Records for the task:
--- START ---

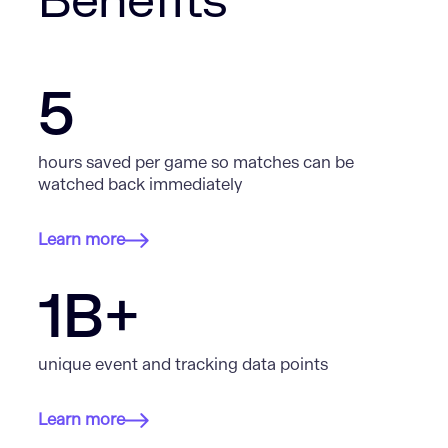
Benefits
5
hours saved per game so matches can be
watched back immediately
Learn more
1B+
unique event and tracking data points
Learn more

--- END ---

Task statement:
Since the pictures are not wanted, write out the rest of the data exactly as it reads.

Problem solution:
Benefits
5
hours saved per game so matches can be
watched back immediately
Learn more
1B+
unique event and tracking data points
Learn more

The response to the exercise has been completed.